Decide Higuain allo scadere, il Napoli espugna Torino e resta in corsa per il 2° posto

Decide Higuain allo scadere, il Napoli espugna Torino e resta in corsa per il 2° posto

Granata pericolosi e sfortunati (due pali), Reina tiene in gara gli azzurri prima del gol vittoria del Pipita TORINO – Riesce a


Granata pericolosi e sfortunati (due pali), Reina tiene in gara gli azzurri prima del gol vittoria del Pipita

TORINO – Riesce a passare all’ultimo minuto il Napoli, con la rete del Pipita Higuain che esce vincente dal contestato impatto con Glik (il polacco gli inciampa tra i piedi) e sblocca un risultato che nel corso dei 90 minuti è apparso stretto più per i padroni di casa che per gli azzurri.

Rispetto alla trasferta di Oporto Benitez ripropone Fernandez al centro della difesa, Jorginho sulla mediana e Mertens sulla linea dei trequartisti, l’ex Ventura (primo allenatore dell’allora Napoli Soccer) si affida ad un turnover che tiene – almeno in avvio – in panchina i 24 gol stagionali della coppia Cerci-Immobile.

Avvio a ritmi lenti, il Napoli cerca il lancio in profondità senza successo, il Torino cerca gli inserimenti centrali e si rende pericoloso con Meggiorini che impegna Reina al 19′. Azzurri pericolosi sette minuti dopo con un Mertens che premia l’inserimento di Callejon e lo serve in profondità, lo spagnolo arriva sul fondo e la mette in mezzo per Higuain che non arriva puntuale all’appuntamento. Subito dopo è Bovo a provarci da 30 metri, gran destro che si stampa sul palo e fa tirare un sospiro di sollievo a Reina, apparso sorpreso dalla conclusione. Non ci sono altre emozioni fino allo scadere, la prima frazione va così in archivio a reti inviolate, con un Napoli nervoso ed impreciso, incapace di trovare la chiave per scardinare la difesa organizzata da Ventura, ed anzi in affanno quando si è trattato di limitare le iniziative granata.

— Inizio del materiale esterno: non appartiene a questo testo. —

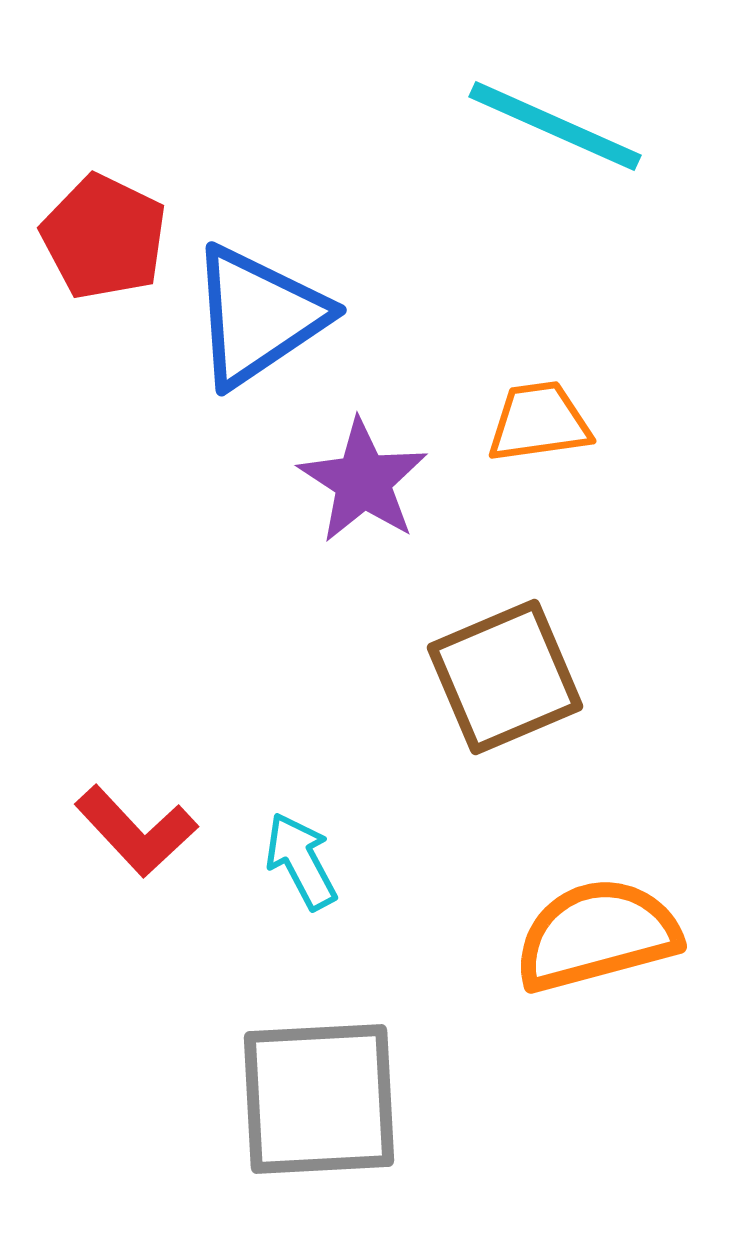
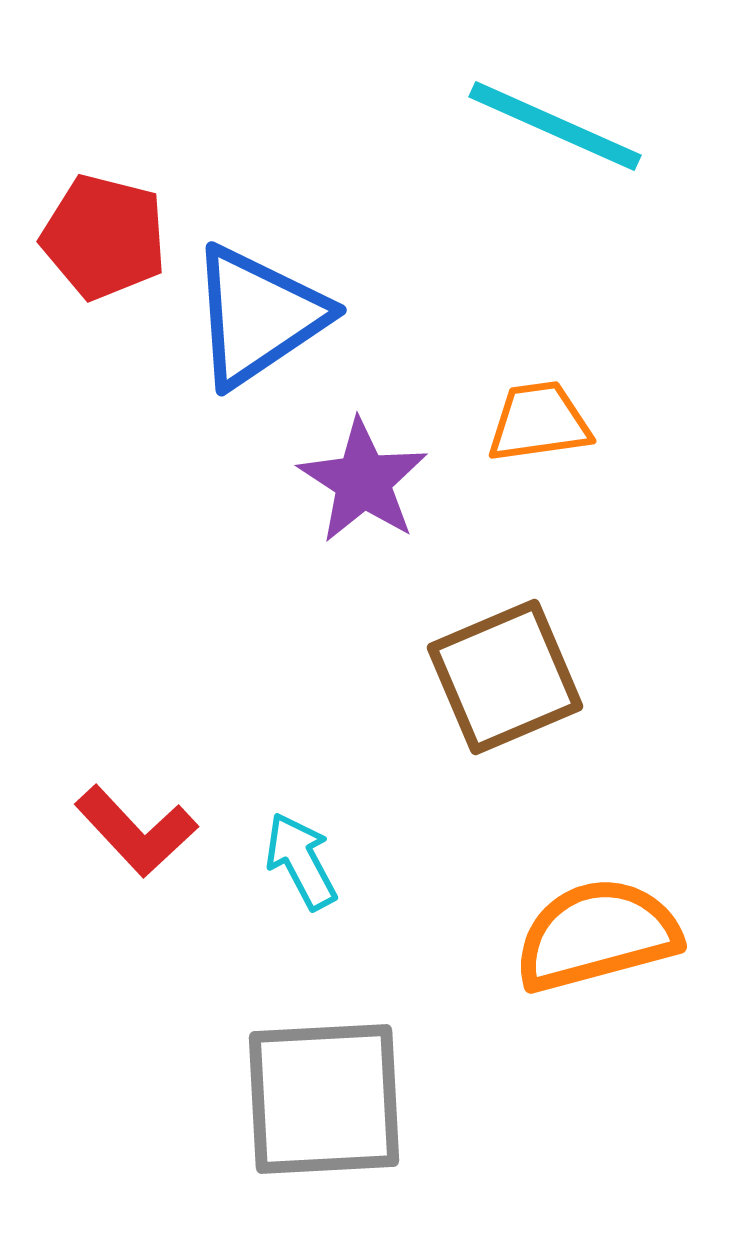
red pentagon: rotated 12 degrees counterclockwise
gray square: moved 5 px right
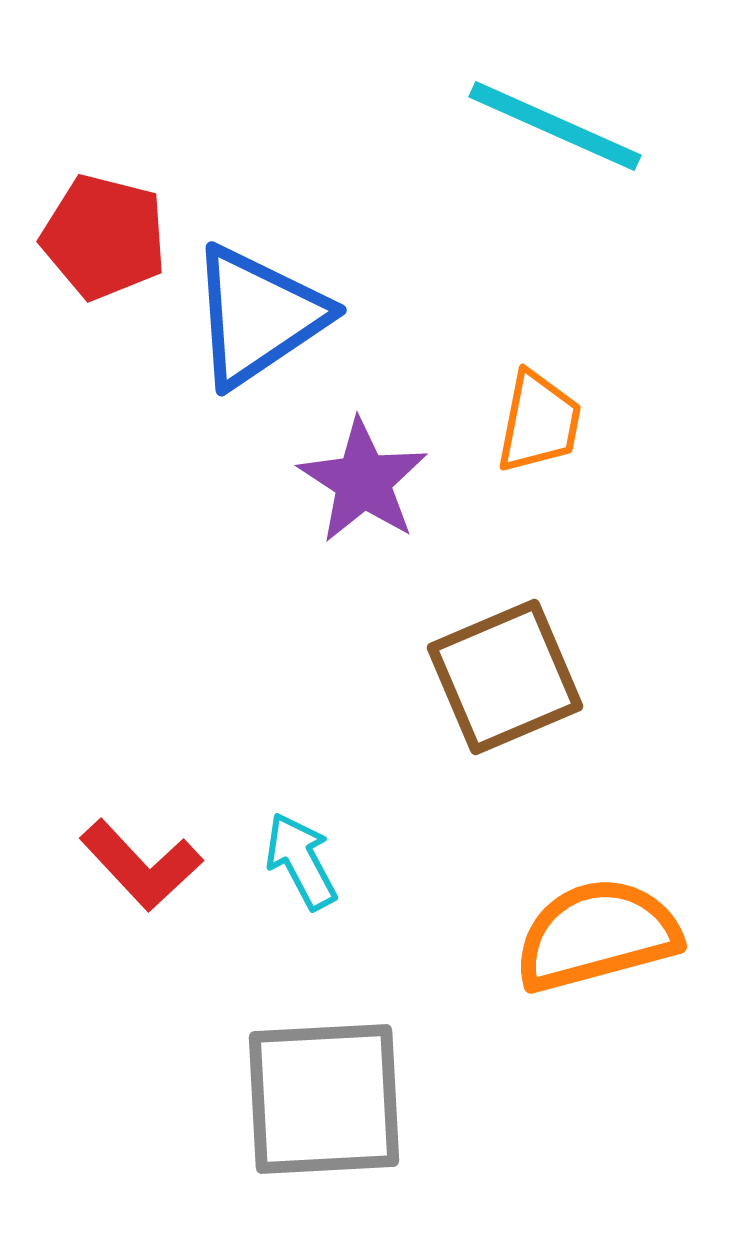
orange trapezoid: rotated 109 degrees clockwise
red L-shape: moved 5 px right, 34 px down
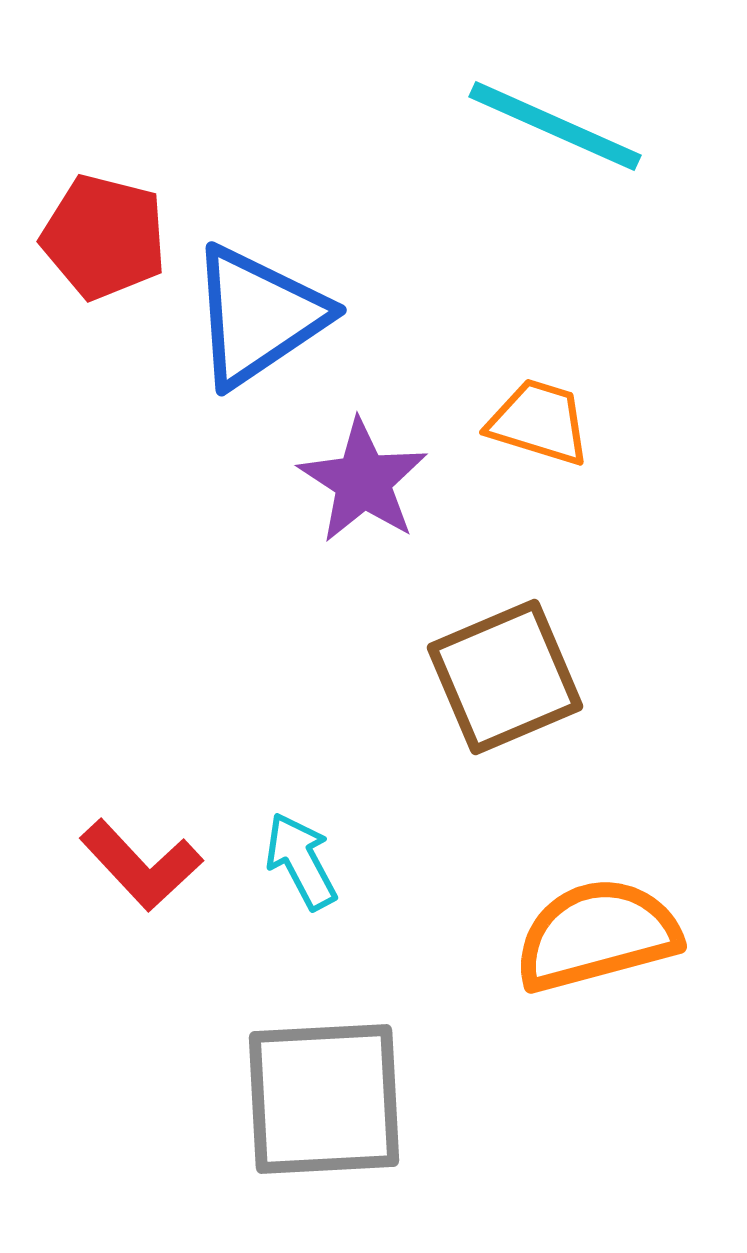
orange trapezoid: rotated 84 degrees counterclockwise
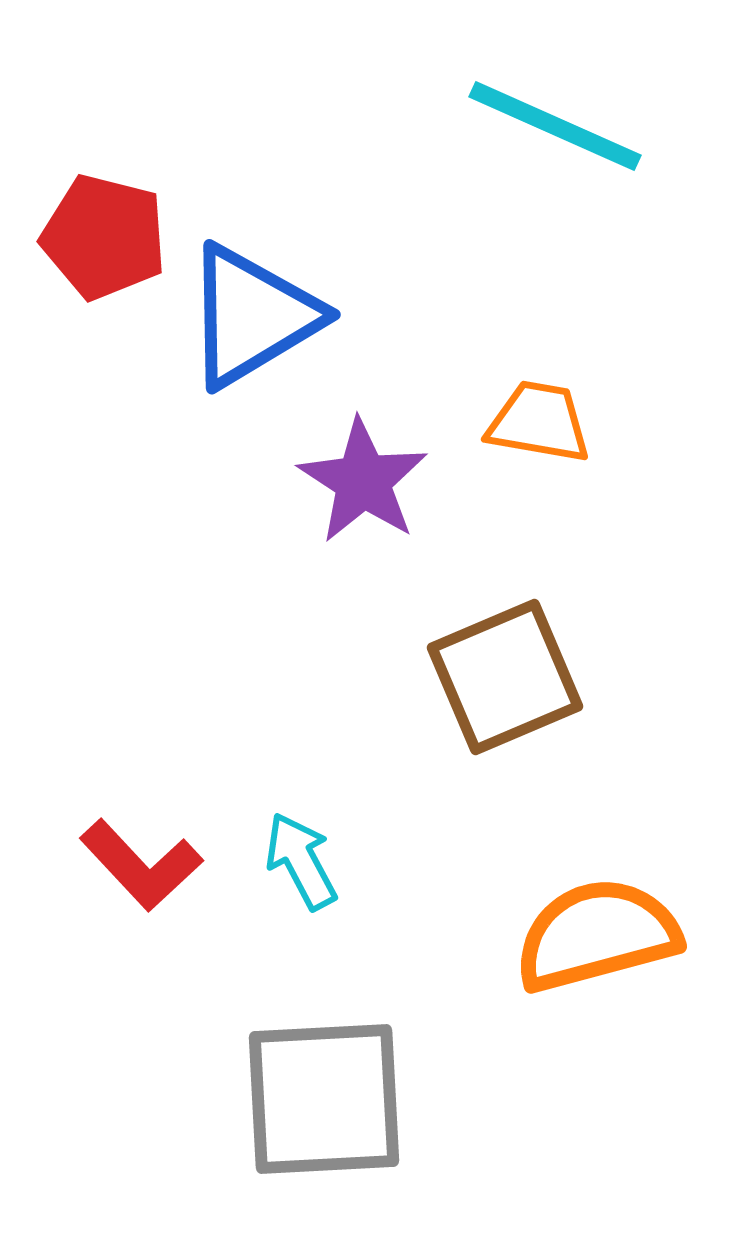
blue triangle: moved 6 px left; rotated 3 degrees clockwise
orange trapezoid: rotated 7 degrees counterclockwise
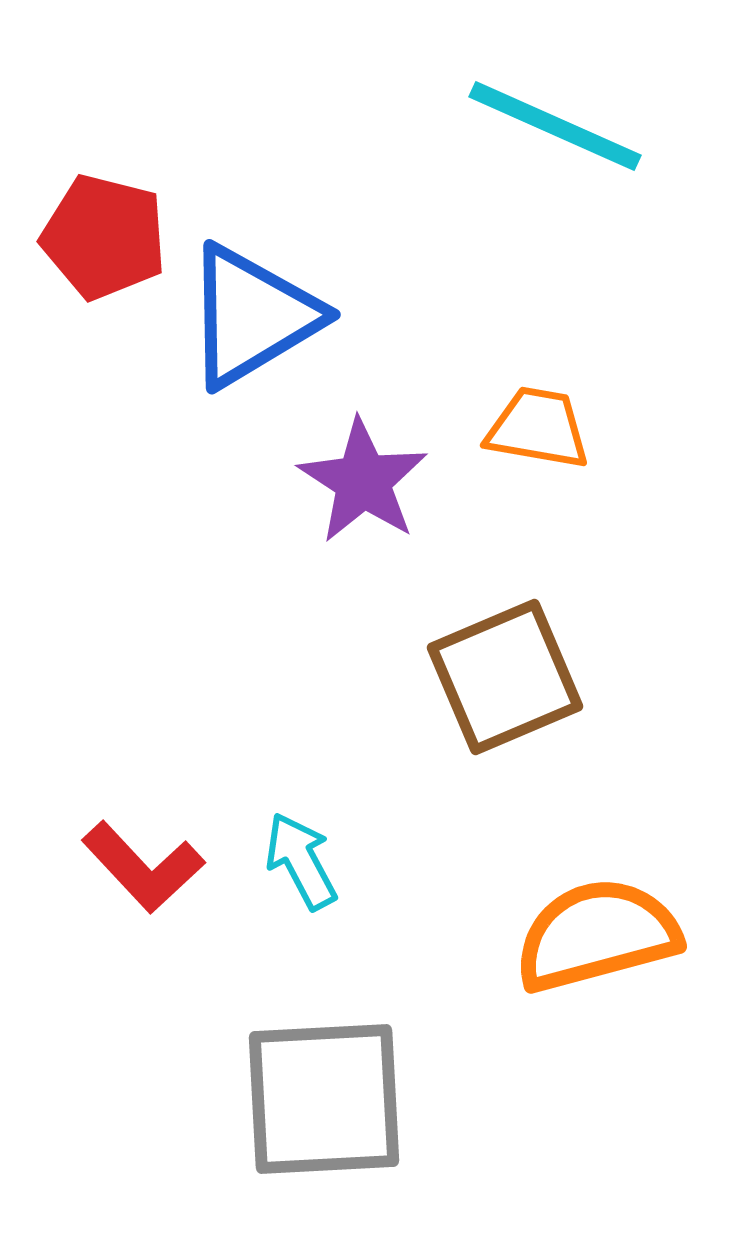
orange trapezoid: moved 1 px left, 6 px down
red L-shape: moved 2 px right, 2 px down
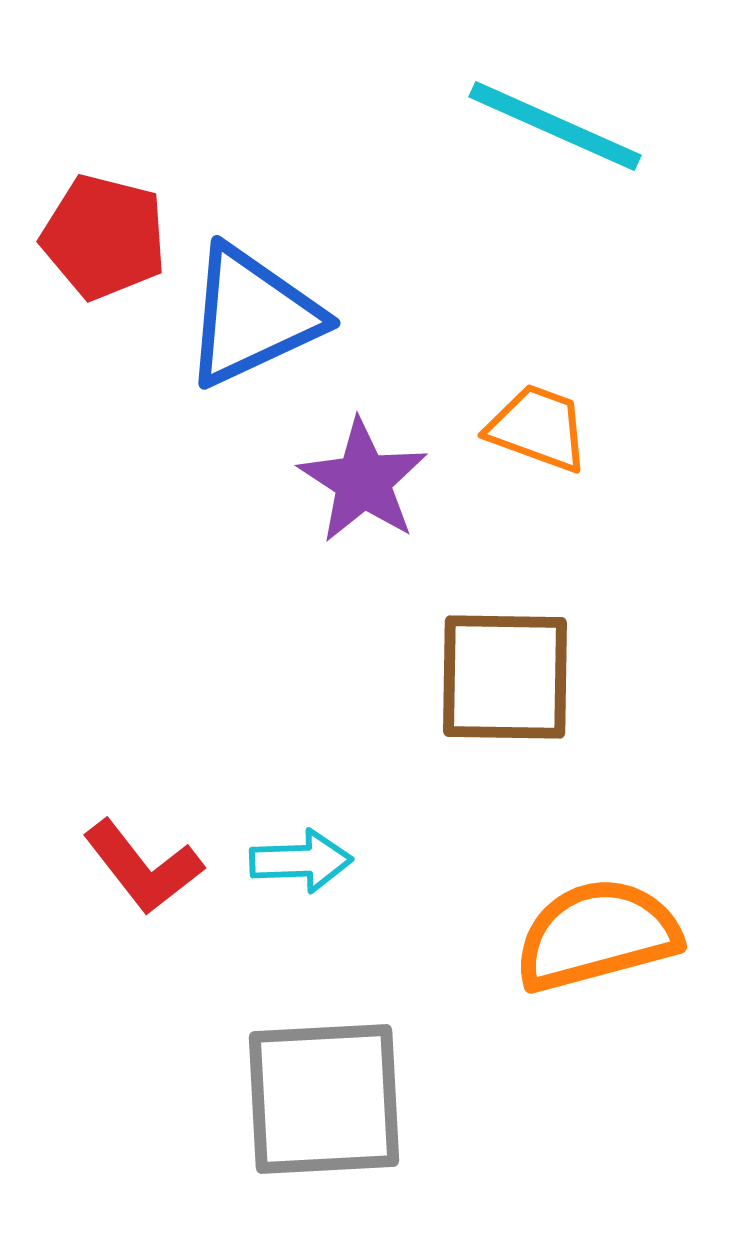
blue triangle: rotated 6 degrees clockwise
orange trapezoid: rotated 10 degrees clockwise
brown square: rotated 24 degrees clockwise
cyan arrow: rotated 116 degrees clockwise
red L-shape: rotated 5 degrees clockwise
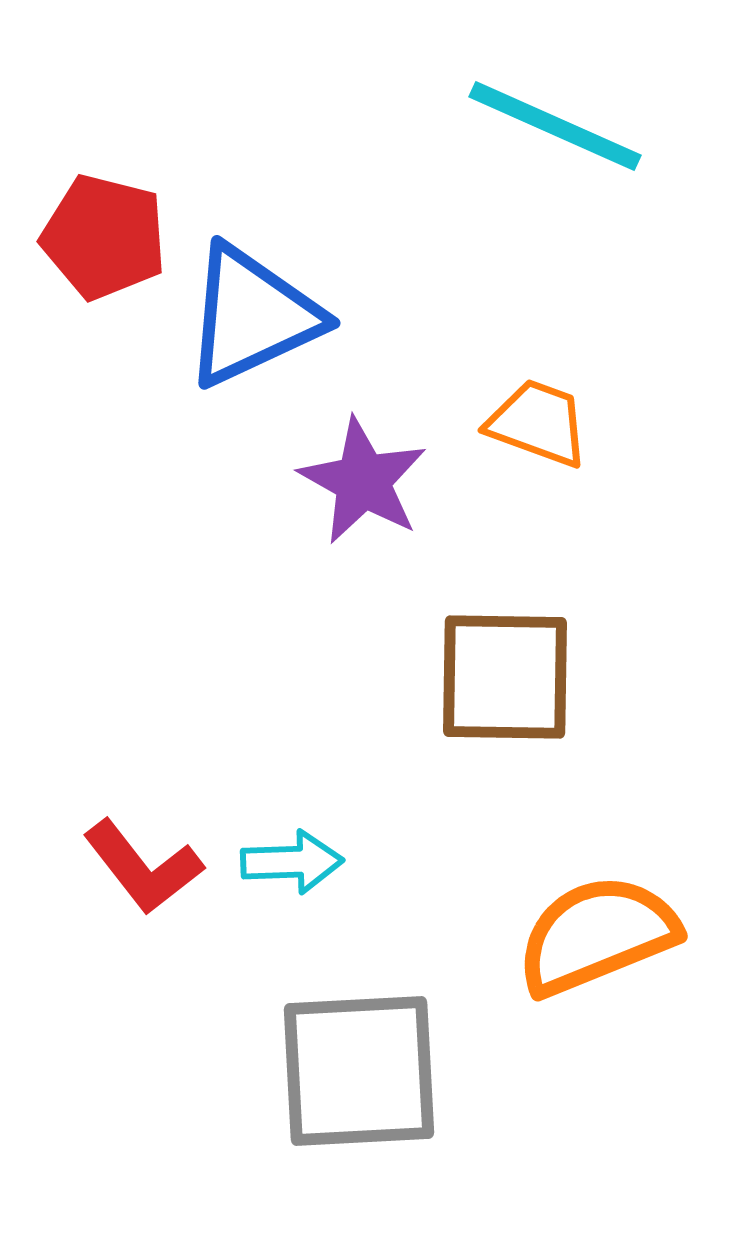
orange trapezoid: moved 5 px up
purple star: rotated 4 degrees counterclockwise
cyan arrow: moved 9 px left, 1 px down
orange semicircle: rotated 7 degrees counterclockwise
gray square: moved 35 px right, 28 px up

 La ripresa comincia con una buona iniziativa di El Kaddouri, il tiro però è debole e Reina para comodamente. Pericolo in area granata con il cross di Ghoulam prolungato di testa da Hamsik, ma la difesa libera; poi è Higuain ad impegnare Padelli per la sua prima parata con un bel destro dal limite dell’area al 7′. Torino in contropiede, Barreto per Meggiorini che davanti a Reina tira di sinistro e colpisce il palo, secondo legno per la formazione di casa. Tre minuti dopo è Reina a distendersi verso l’angolo per evitare l’eurogol di Darmian. Al minuto 19 Benitez inserisce Behrami per Inler, Mertens triangola con Higuain e viene falciato da Glik ad un passo dall’ingresso in area, della battuta si incarica l’argentino che però scivola al momento della battuta, vanificando l’occasione. Nei granata dentro Cerci ed Immobile, il napoletano è pericoloso in contropiede con Reina che para chiudendo sul primo palo, poi subito dopo si mangia il gol da centro area dove lo pesca tutto solo Kurtic, che aveva approfittato di un errore di Bherami. Dentro Henrique per Reveillere al 28′, il jolly brasiliano ne prende anche la posizione, schierandosi a destra. Ultimo cambio per gli azzurri con Insigne che rileva Callejon al minuto 35, cinque giri di lancette dopo Mertens parte da sinistra accentrandosi, scaglia un bel destro ma Padelli si distende sul palo lungo e mette in angolo. Il novantesimo si avvicina, Torino in attacco ma la difesa regge e rilancia, Higuain si lancia all’inseguimento del pallone con Glik, il polacco inciampa sui piedi del Pipita che si ritrova tutto solo davanti a Padelli e lo punisce: tutto regolare per Doveri, e rete preziosissima per una vittoria di sicuro non meritata, ma che mette pressione alla Roma e tiene la Fiorentina distante 10 lunghezze.

Un successo che regala grande gioia ai tanti tifosi azzurri presenti (ancora una volta bersagliati dai soliti beceri cori razzisti) e fa morale in vista di una settimana decisiva: prima il ritorno contro il Porto per ribaltare lo 0-1 dell’andata e proseguire l’avventura europea, poi la sfida con la Fiorentina per chiudere definitivamente il discorso Champions, assicurandosi quanto meno i preliminari.